Я поднялся к себе наверх, у меня были еще какие-то дела - на следующий день утром я улетал в Киев. Когда минут через двадцать я спустился к Михмату, мне показалось, что он помрачнел, какая-то тень легла на его лицо. Но потом это впечатление рассеялось. В «Праге» Михмат весело рассказывал байки, мы с Эсэсом тоже, о редакционных делах не говорили.
Это был хороший вечер, мы славно посидели. Когда попрощались с Эсэсом, задержав меня, Михмат сказал:
- Ты должен знать. Сегодня он нас с тобой заложил Поликарпию. Наша песенка спета. Я в ближайшее время уйду из газеты. Придется уйти и тебе. Так что начинай подыскивать работу.

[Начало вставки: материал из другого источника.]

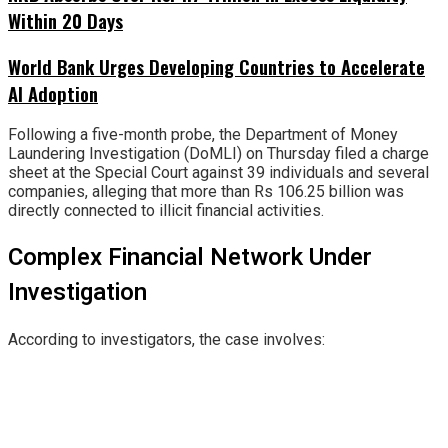
Within 20 Days
World Bank Urges Developing Countries to Accelerate
AI Adoption
Following a five-month probe, the Department of Money
Laundering Investigation (DoMLI) on Thursday filed a charge
sheet at the Special Court against 39 individuals and several
companies, alleging that more than Rs 106.25 billion was
directly connected to illicit financial activities.
Complex Financial Network Under
Investigation
According to investigators, the case involves: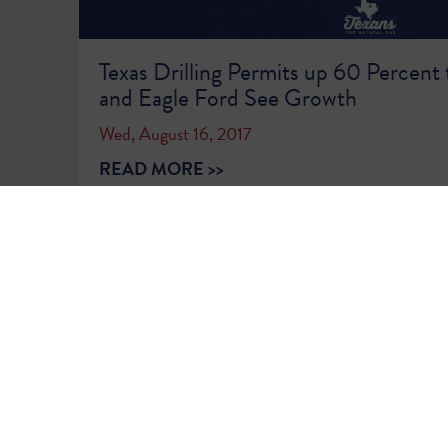
Texas Drilling Permits up 60 Percent 
and Eagle Ford See Growth
Wed, August 16, 2017
READ MORE >>
1
2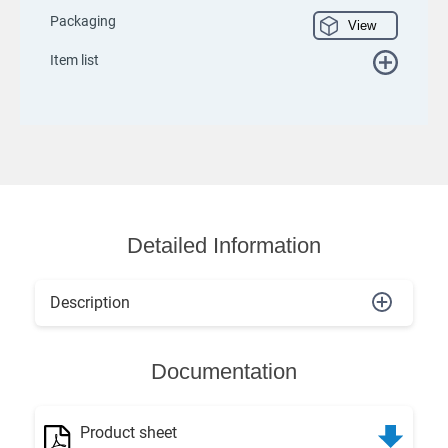
Packaging
View
Item list
Detailed Information
Description
Documentation
Product sheet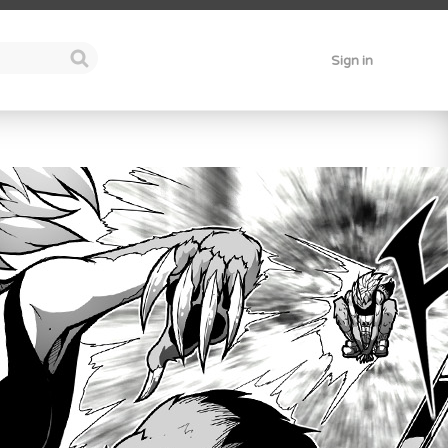
Sign in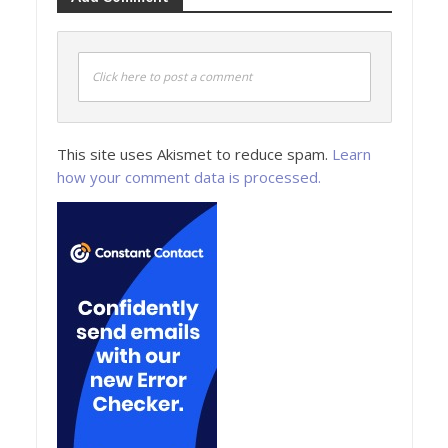
Click here to post a comment
This site uses Akismet to reduce spam.
Learn
how your comment data is processed.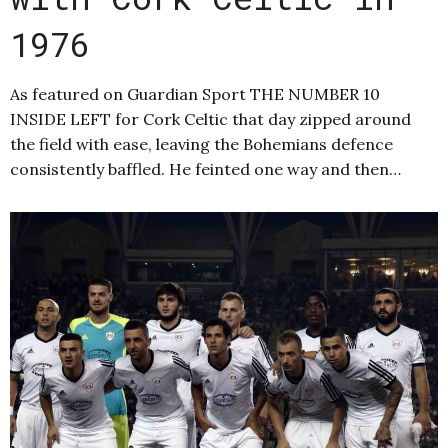
1976
As featured on Guardian Sport THE NUMBER 10
INSIDE LEFT for Cork Celtic that day zipped around
the field with ease, leaving the Bohemians defence
consistently baffled. He feinted one way and then…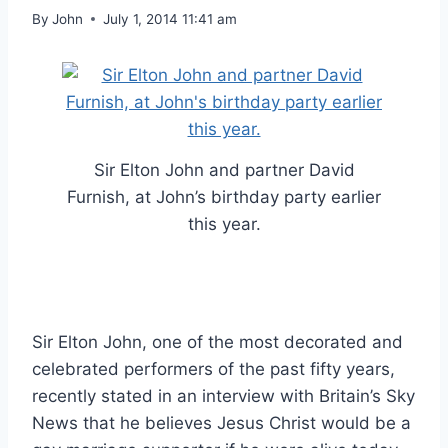
By
John
July 1, 2014 11:41 am
Sir Elton John and partner David
Furnish, at John’s birthday party earlier
this year.
Sir Elton John, one of the most decorated and
celebrated performers of the past fifty years,
recently stated in an interview with Britain’s Sky
News that he believes Jesus Christ would be a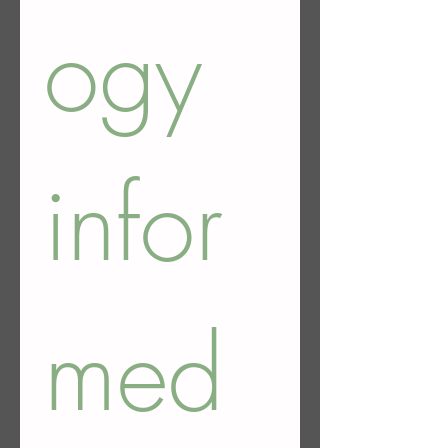
ogy 
infor
med 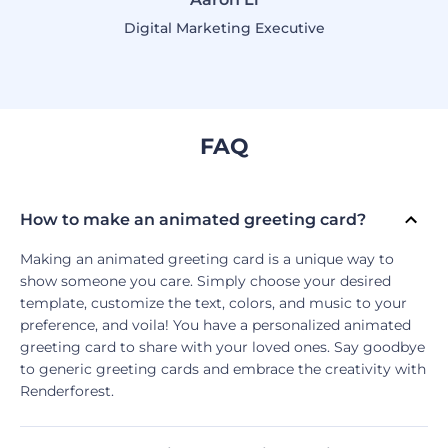
Digital Marketing Executive
FAQ
How to make an animated greeting card?
Making an animated greeting card is a unique way to
show someone you care. Simply choose your desired
template, customize the text, colors, and music to your
preference, and voila! You have a personalized animated
greeting card to share with your loved ones. Say goodbye
to generic greeting cards and embrace the creativity with
Renderforest.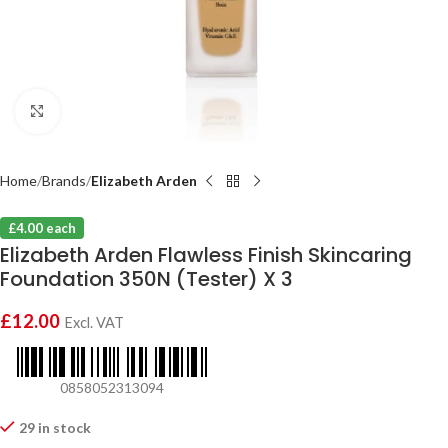
Click to enlarge
Home
Brands
Elizabeth Arden
£4.00 each
Elizabeth Arden Flawless Finish Skincaring
Foundation 350N (Tester) X 3
£
12.00
Excl. VAT
0858052313094
29 in stock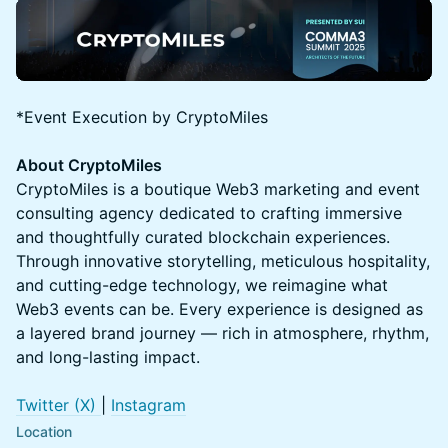
*Event Execution by CryptoMiles
About CryptoMiles
CryptoMiles is a boutique Web3 marketing and event
consulting agency dedicated to crafting immersive
and thoughtfully curated blockchain experiences.
Through innovative storytelling, meticulous hospitality,
and cutting-edge technology, we reimagine what
Web3 events can be. Every experience is designed as
a layered brand journey — rich in atmosphere, rhythm,
and long-lasting impact.
Twitter (X)
|
Instagram
Location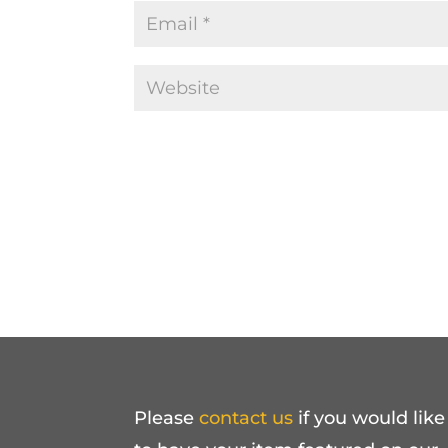
Please
contact us
if you would like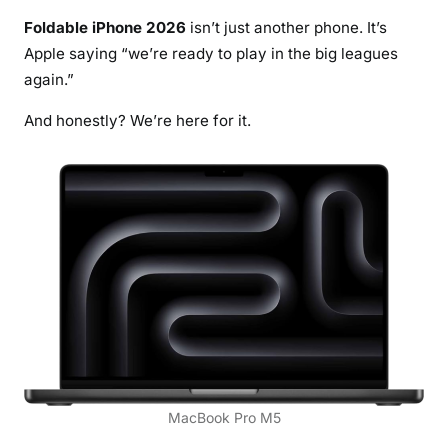
Foldable iPhone 2026
isn’t just another phone. It’s
Apple saying “we’re ready to play in the big leagues
again.”
And honestly? We’re here for it.
MacBook Pro M5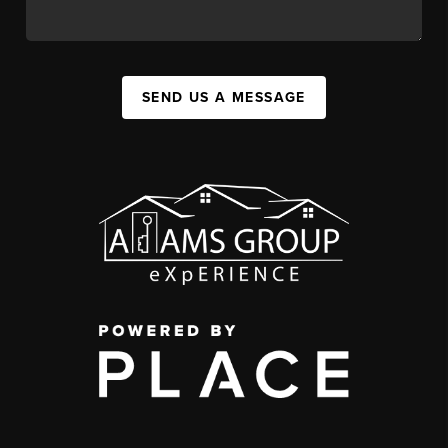
SEND US A MESSAGE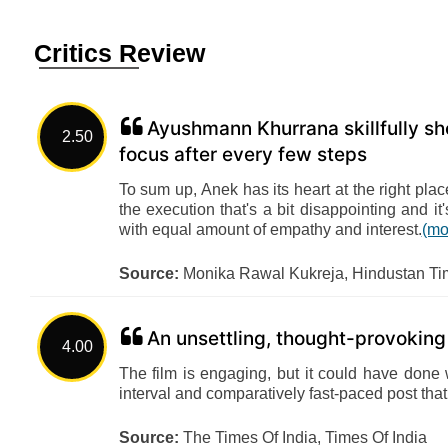
Critics Review
Ayushmann Khurrana skillfully sho
2.50
focus after every few steps
To sum up, Anek has its heart at the right place
the execution that's a bit disappointing and i
with equal amount of empathy and interest.
(mo
Source:
Monika Rawal Kukreja, Hindustan Ti
An unsettling, thought-provoking
4.00
The film is engaging, but it could have done w
interval and comparatively fast-paced post that
Source:
The Times Of India, Times Of India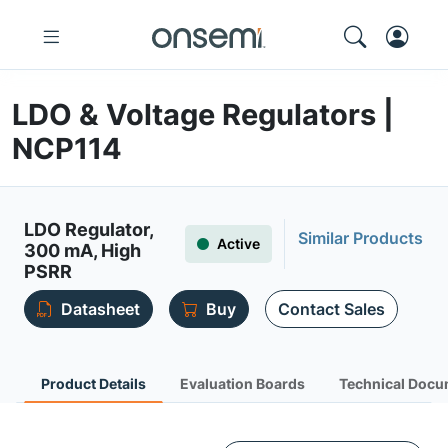
LDO & Voltage Regulators |
NCP114
LDO Regulator,
Similar Products
Active
300 mA, High
PSRR
Datasheet
Buy
Contact Sales
Product Details
Evaluation Boards
Technical Docu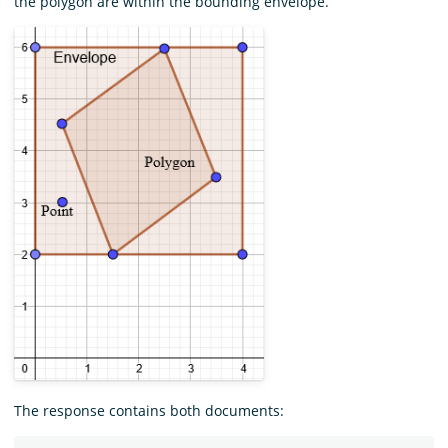
the polygon are within the bounding envelope.
The response contains both documents: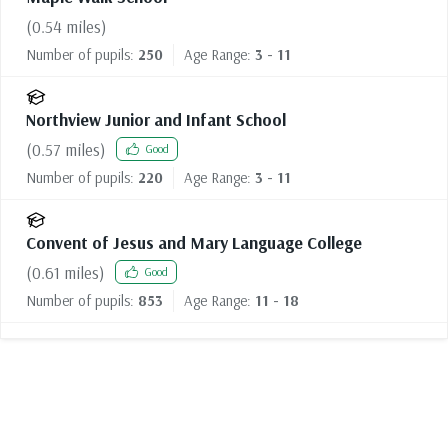
(
0.54
miles)
Number of pupils:
250
Age Range:
3 - 11
Northview Junior and Infant School
(
0.57
miles)
Good
Number of pupils:
220
Age Range:
3 - 11
Convent of Jesus and Mary Language College
(
0.61
miles)
Good
Number of pupils:
853
Age Range:
11 - 18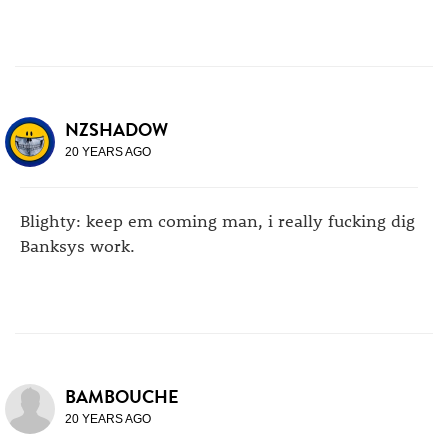
NZSHADOW
20 YEARS AGO
Blighty: keep em coming man, i really fucking dig
Banksys work.
BAMBOUCHE
20 YEARS AGO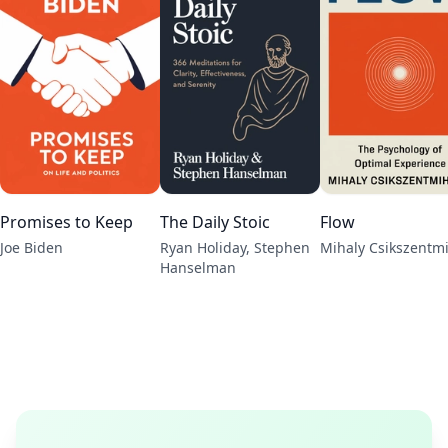
Promises to Keep
The Daily Stoic
Flow
Joe Biden
Ryan Holiday, Stephen
Mihaly Csikszentm
Hanselman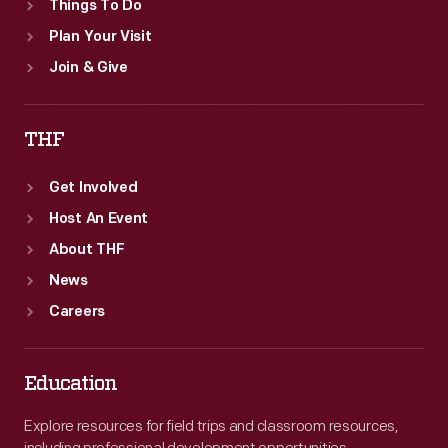
Things To Do
Plan Your Visit
Join & Give
THF
Get Involved
Host An Event
About THF
News
Careers
Education
Explore resources for field trips and classroom resources,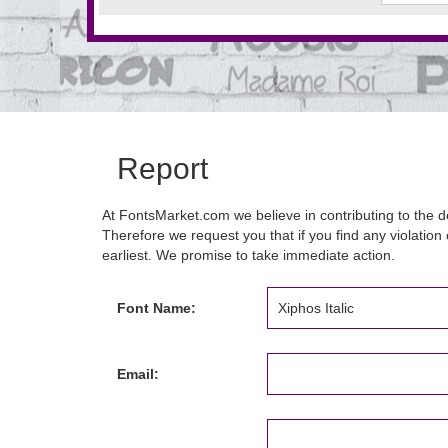
Report
At FontsMarket.com we believe in contributing to the de
Therefore we request you that if you find any violation 
earliest. We promise to take immediate action.
Font Name:
Email: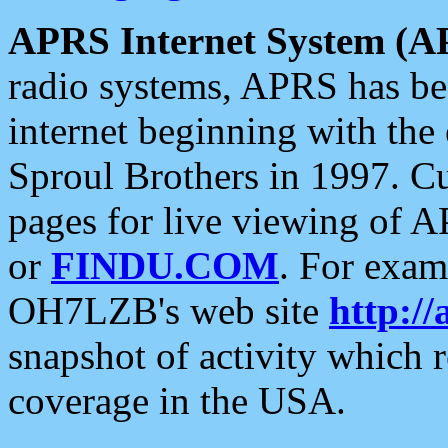
APRS Internet System (A
radio systems, APRS has bee
internet beginning with the
Sproul Brothers in 1997. C
pages for live viewing of A
or
FINDU.COM
. For exam
OH7LZB's web site
http://
snapshot of activity which
coverage in the USA.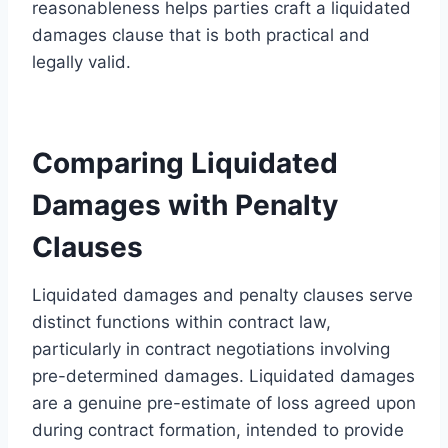
reasonableness helps parties craft a liquidated
damages clause that is both practical and
legally valid.
Comparing Liquidated
Damages with Penalty
Clauses
Liquidated damages and penalty clauses serve
distinct functions within contract law,
particularly in contract negotiations involving
pre-determined damages. Liquidated damages
are a genuine pre-estimate of loss agreed upon
during contract formation, intended to provide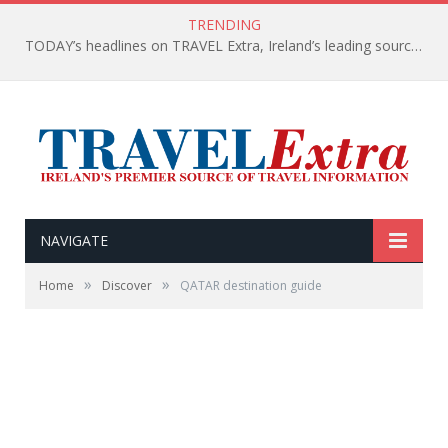
TRENDING
TODAY’s headlines on TRAVEL Extra, Ireland’s leading source of travel Information
NAVIGATE
»
»
Home
Discover
QATAR destination guide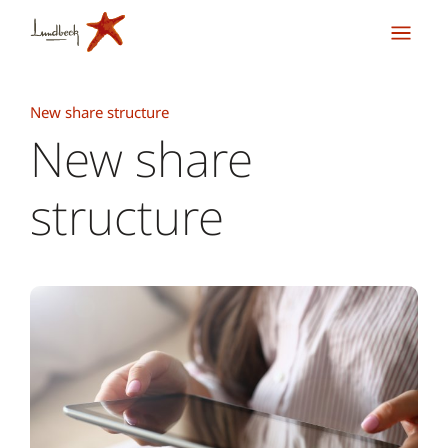
New share structure
New share
structure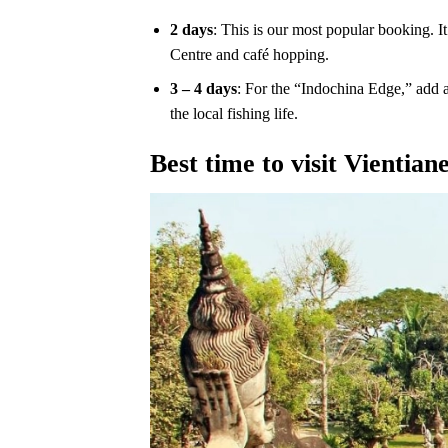
2 days
: This is our most popular booking. 
Centre and café hopping.
3 – 4 days
: For the “Indochina Edge,” add a 
the local fishing life.
Best time to visit Vientian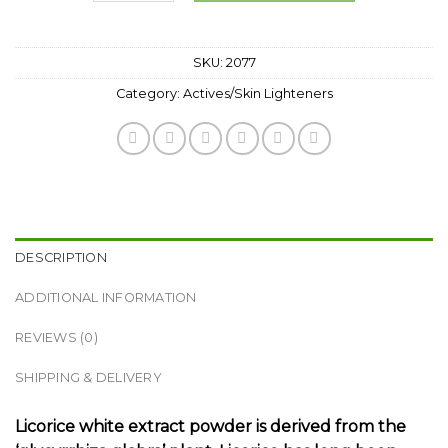
SKU:
2077
Category:
Actives/Skin Lighteners
DESCRIPTION
ADDITIONAL INFORMATION
REVIEWS (0)
SHIPPING & DELIVERY
Licorice white extract powder is derived from the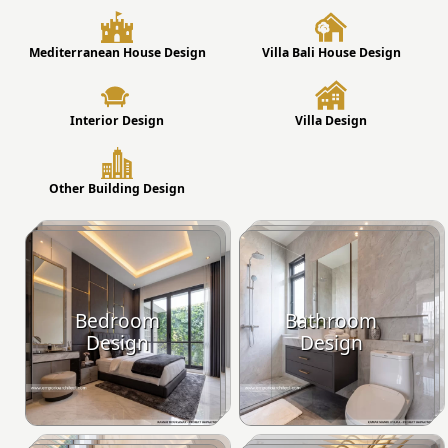
Mediterranean House Design
Villa Bali House Design
Interior Design
Villa Design
Other Building Design
Bedroom
Bathroom
Design
Design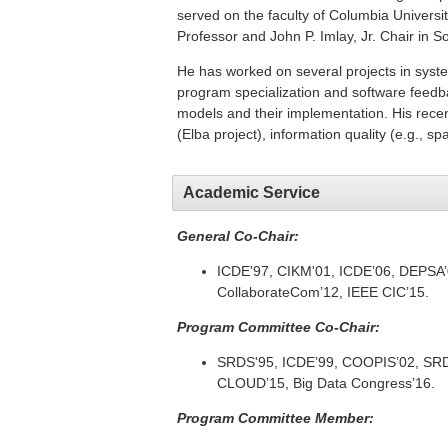
served on the faculty of Columbia Universit
Professor and John P. Imlay, Jr. Chair in S
He has worked on several projects in syst
program specialization and software feedba
models and their implementation. His rec
(Elba project), information quality (e.g., s
Academic Service
General Co-Chair:
ICDE'97, CIKM'01, ICDE’06, DEPSA’
CollaborateCom’12, IEEE CIC’15.
Program Committee Co-Chair:
SRDS'95, ICDE’99, COOPIS’02, SRD
CLOUD’15, Big Data Congress’16.
Program Committee Member: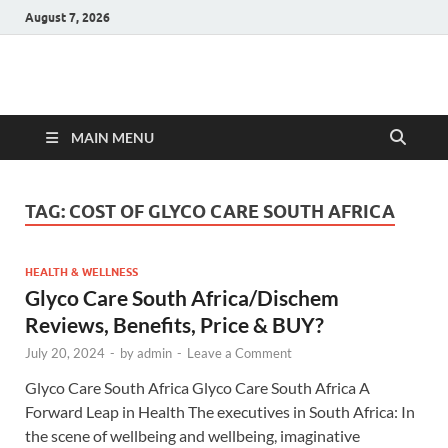
August 7, 2026
Hulk Supplements
Supplements & Offers
MAIN MENU
TAG:
COST OF GLYCO CARE SOUTH AFRICA
HEALTH & WELLNESS
Glyco Care South Africa/Dischem
Reviews, Benefits, Price & BUY?
July 20, 2024
-
by
admin
-
Leave a Comment
Glyco Care South Africa Glyco Care South Africa A
Forward Leap in Health The executives in South Africa: In
the scene of wellbeing and wellbeing, imaginative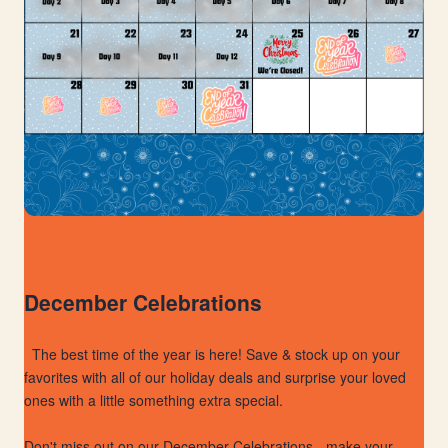
December Celebrations
The best time of the year is here! Save & stock up on your
favorites with all of our holiday deals and surprise your loved
ones with a little something extra special.
Don't miss out on our December Celebrations - make your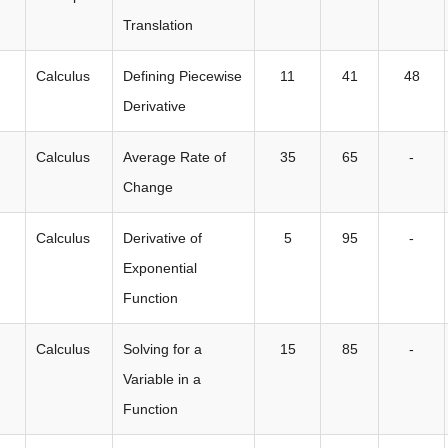
Translation
Calculus
Defining Piecewise
11
41
48
Derivative
Calculus
Average Rate of
35
65
-
Change
Calculus
Derivative of
5
95
-
Exponential
Function
Calculus
Solving for a
15
85
-
Variable in a
Function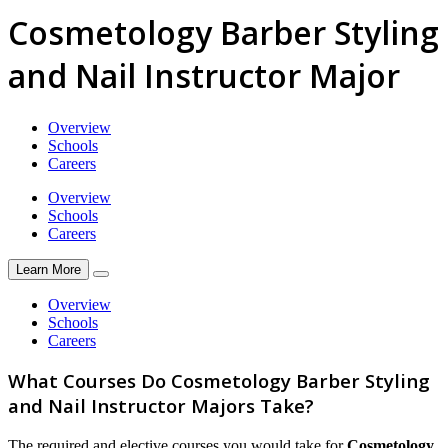
Cosmetology Barber Styling
and Nail Instructor Major
Overview
Schools
Careers
Overview
Schools
Careers
Learn More
Overview
Schools
Careers
What Courses Do Cosmetology Barber Styling
and Nail Instructor Majors Take?
The required and elective courses you would take for
Cosmetology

- А он сам? Неужели он думает, что откупится, уцелеет?
Михмат пожал плечами…
Вспоминая тот вечер, я пытался понять, зачем Эсэс пригласил нас на ужин. Видимо, приехал он в газету прямо со Старой площади после тяжелого разговора с Поликарповым, который потребовал убрать из газеты «смутьянов». Может быть, сначала хотел рассказать нам об этом разговоре за ужином, а потом, пока я возился у себя, выложил все Михмату. А кроме этого, наверное, хотел с нами таким образом заранее попрощаться - ведь лучшие проводы, когда не думают, не говорят о расставании. Может быть, он и сам тогда уже решил уходить из газеты, но не захотел или не отважился уйти демонстративно, хлопнув дверью...
Не раз резко спорил и даже ругался с Сергеем Сергеевичем. Но не таил на него зла - и тогда, даже в тот вечер, когда узнал, что он отдал нас на съедение Поликарпову, и нынче, когда вспоминаю о нем через много лет. Конечно, он не представлял, что ждет его в газете, в какие тиски он попадет. Быть может, если бы он не поддавался так давлению Поликарпова, нам бы больше удалось сделать. А может быть, нас прикончили бы гораздо раньше. Кто знает, что сегодня гадать? Так или иначе игра была проиграна.
И все-таки кое-что нам удалось сделать. Мне кажется, мы продемонстрировали, особенно на первых порах, какой может быть газета, если дать ей немного свободы, как оздоровляюще действует на литературный климат повышение художественных критериев. В этом была немалая заслуга Сергея Сергеевича, - в оживлении газеты, в преодолении заскорузлой многолетней рутины.
Лет пять тому назад в электричке я слышал, как два немолодых человека говорили о войне. Один из них упомянул Смирнова.
- Это какой же Смирнов?
- Брестский.
Чтобы написать не очень большую книгу «Брестская крепость», потребовались упорный труд и высокое мужество. Надо было по крупицам собрать сведения об обороне крепости, разыскать участников этой героической и трагической эпопеи - иногда это было почти то же самое, что отыскать иголку в стоге сена,- разговорить их, а их военная и послевоенная одиссея приучила не больно откровенничать. А главное, подходы к этой теме были так густо заминированы, что оставляли мало шансов на успех. Требовалось преодолеть официальное отношение к сорок первому году как к времени, о котором лучше не писать, - надо о победах, а не о поражениях. И уж тем более нечего заниматься людьми, побывавшими в плену, - на них лежит несмываемое пятно, как определил генералиссимус, «плен - измена родине», кто знает, как они попали в плен, и кто может поручиться, что они вели себя там достойно. Человек, прошедший через плен, автоматически оказывался под подозрением, подвергался разного рода дискриминации, если вообще не попадал за колючую проволоку. Смирнов своей книгой первым поставил под сомнение утвердившуюся презумпцию виновности военнопленных, первым отважился двинуться через это минное поле.